MESSE AUX "LIVING HISTORY FARMS"

HOMÉLIE DU PAPE JEAN-PAUL II

Chicago, 4 octobre 1979

Chers frères et sœurs dans le Christ,

Ici, au cœur de l'Amérique rurale, au milieu des champs généreux du temps des moissons, je viens célébrer l'Eucharistie.

Comme je suis parmi vous en cette époque automnale des récoltes, ces paroles répétées chaque fois que les fidèles se réunissent pour la messe sont, me semble-t-il, des plus appropriées : Béni sois tu, Seigneur, Dieu de l'univers ; de ta bonté nous tenons ce pain à offrir, fruit de la terre et des mains de l'homme".

Comme j'ai toujours été près de la nature, permettez-moi de vous parler aujourd'hui des champs, de la terre, de "ce que la terre nous a donné et que la main de l'homme a produit".

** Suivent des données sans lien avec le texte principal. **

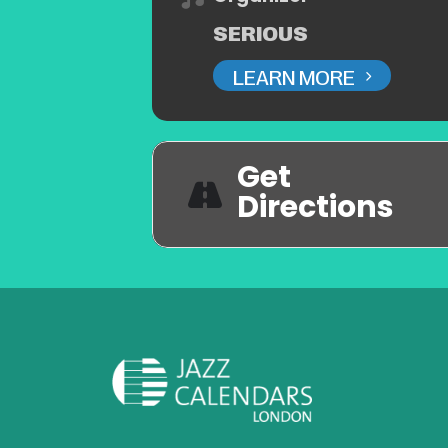
SERIOUS
LEARN MORE
Get
Directions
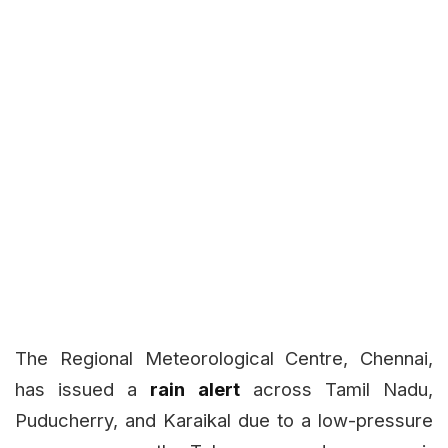
The Regional Meteorological Centre, Chennai,
has issued a
rain alert
across Tamil Nadu,
Puducherry, and Karaikal due to a low-pressure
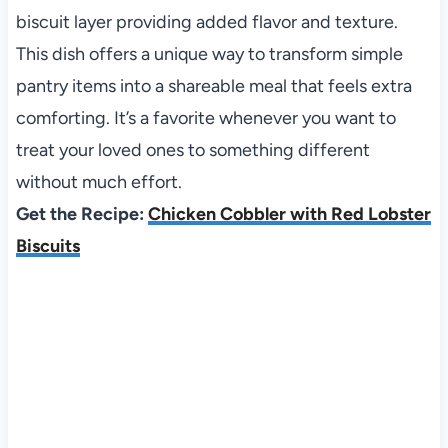
biscuit layer providing added flavor and texture.
This dish offers a unique way to transform simple
pantry items into a shareable meal that feels extra
comforting. It’s a favorite whenever you want to
treat your loved ones to something different
without much effort.
Get the Recipe:
Chicken Cobbler with Red Lobster
Biscuits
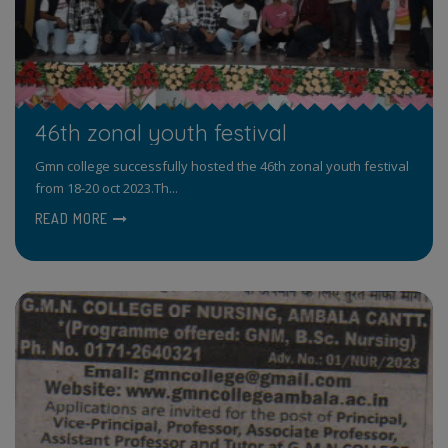
46th zonal youth festival
Gmn college successfully hosted the 46th zonal youth festival
from 18-20 oct 2023.Th...
READ MORE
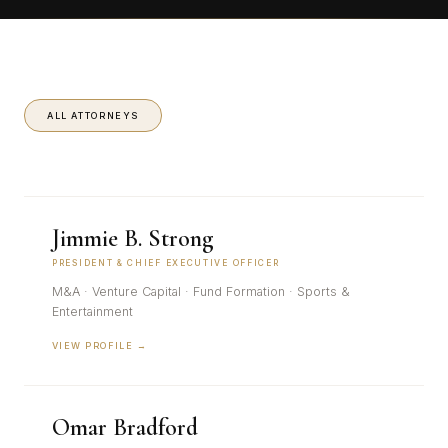
ALL ATTORNEYS
Jimmie B. Strong
PRESIDENT & CHIEF EXECUTIVE OFFICER
M&A · Venture Capital · Fund Formation · Sports &
Entertainment
VIEW PROFILE →
Omar Bradford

1. La terre est un don que Dieu a fait à l'homme dès les origines. Elle est un don de Dieu, dû à l'amour du Créateur, fait pour assurer la subsistance de la vie qu'il avait créée. Mais la terre n'est pas seulement un don de Dieu ; elle est aussi une responsabilité de l'homme. L'homme, créé lui-même du limon de la terre (cf. Gn 3, 7) en a été constitué le maître (cf. Gn 1. 26). Afin de donner du fruit, la terre allait dépendre du talent et de l'habileté, de la sueur et du labeur de l'homme à qui Dieu la confierait. Et ainsi, la nourriture qui allait soutenir la vie sur la terre. Dieu voulut qu'elle soit, en même temps "ce que la terre donne et ce que la main de l'homme produit".

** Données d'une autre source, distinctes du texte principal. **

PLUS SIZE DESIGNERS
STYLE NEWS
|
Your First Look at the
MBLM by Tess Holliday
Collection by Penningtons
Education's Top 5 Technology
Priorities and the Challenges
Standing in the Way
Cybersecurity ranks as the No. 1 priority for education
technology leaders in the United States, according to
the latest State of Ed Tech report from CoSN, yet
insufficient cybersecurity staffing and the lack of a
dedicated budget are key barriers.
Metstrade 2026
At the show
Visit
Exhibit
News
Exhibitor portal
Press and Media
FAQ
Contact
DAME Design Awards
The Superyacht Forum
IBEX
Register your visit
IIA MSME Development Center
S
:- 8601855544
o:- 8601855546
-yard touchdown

A vous tous, fermiers, à vous tous associés à la production agricole je désire dire ceci : l'Église tient votre travail en très haute estime. Le Christ lui-même a témoigné de son estime pour la vie des champs quand il parle de son Père comme "vigneron". Vous collaborez avec le Créateur, le "vigneron" pour soutenir et nourrir la vie. Vous obéissez au commandement que Dieu a donné tout à l'origine : "Remplissez la terre et dominez-la" (Gn 1, 28). Ici au cœur de l'Amérique agricole, les vallées et les collines se sont couvertes de grain et les troupeaux se sont multipliés de nombreuses fois. Grâce à un rude labeur vous êtes devenus maîtres de la terre et vous l'avez dominée. En vertu de la grande fécondité que favorisent les progrès de l'agriculture moderne vous soutenez la vie de millions de personnes qui n'ont aucune activité dans les champs, mais qui vivent grâce à ce que vous produisez. Attentif à ceci, je fais miennes les paroles de mon vénérable prédécesseur Paul VI : "La dignité de ceux qui travaillent la terre et de tous ceux oui sont engagés à différents niveaux dans la recherche et l'action en matière de développement agricole doit être inlassablement reconnue et encouragée" (Message à la Conférence mondiale pour l'alimentation, novembre 1974, n. 4).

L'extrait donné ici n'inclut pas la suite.